For lap after lap the integer reduced, but it wasn’t until his engine started to splutter that Caton rued the decision not to add a jerry can of fuel at his second stop, without the risk of losing time. Having led brilliantly, the 2002 British National Supersports champion didn’t have the throttle response around the switchback circuit to resist Griffiths’ attack. His rival streaked by in front of the pits on lap 49 and was 22.169s clear when the chequer flew four laps later. Levitra is very expensive, but generic Levitra is cheap. So, I visit Bantuhealth website http://www.bantuhealth.org/levitra-generic-buy/ where I order generic Levitra.

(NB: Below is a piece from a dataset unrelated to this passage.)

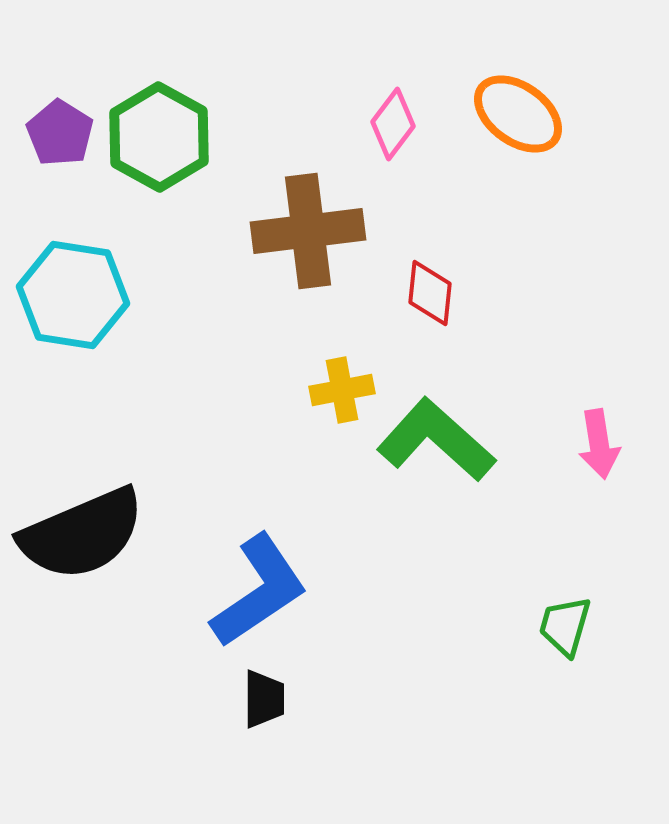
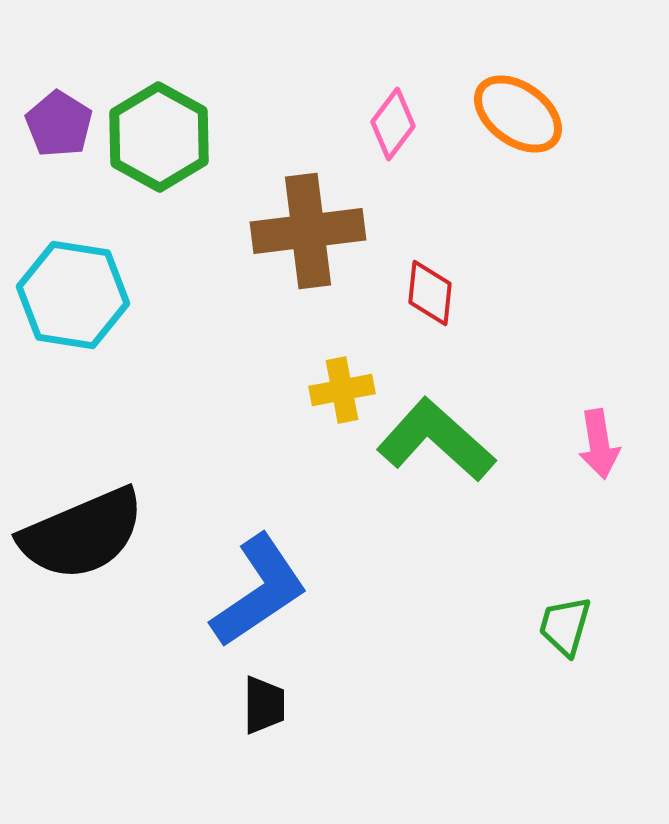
purple pentagon: moved 1 px left, 9 px up
black trapezoid: moved 6 px down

The battle for third went down to the wire. was equally gripping. Despite partner Girardo tripping the pit speed meter, thus presenting him with a drive through, Cottingham growled the Tojeiro-Jaguar after Pearson’s Lister. Urged on by his crew on the pit wall, James finished less than two seconds behind Goodwood’s most successful driver of the modern era.
Gillett/Smith had an excellent run to fifth in the Willment, ahead of the Boultbee Brooks/Smith Lister, running hot with a suspect head gasket. Despite losing its headlights when Gabriel Kremer, 79, was aboard, son Dion whisked the diminutive Lotus home seventh. Ahlers’ Lola was an early casualty, unusually, but Emmerling’s Elva screamed round metronomically to class honours. Maeers/Martin made several stops to refix the Cooper’s undertray, then had alternator problems.

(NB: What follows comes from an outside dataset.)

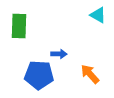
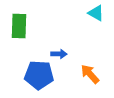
cyan triangle: moved 2 px left, 2 px up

The Woodcote Trophy struggle was essentially between the Cooper-Jaguars, although the T33 – dancing in Ward’s skilled hands – was penalised because Hood’s short second stint didn’t take him over the minimum. Wakeman/Blakeney-Edwards thus added another gold to their haul. The Anglo-American duo finished eighth overall, a lap ahead of class winners le Blanc/Greensall. Hunt/Hall also won their division in the HWM, while Cottingham/Stanley were chuffed with 13th in such company with the AC Ace.
The Ward family and Cleland soldiered to the finish, their personal contest resolved in the former’s favour by under 40 seconds. Less fortunate were Wilson/Stretton who retired the svelte Maserati towards three-quarter distance with fuel pump failure.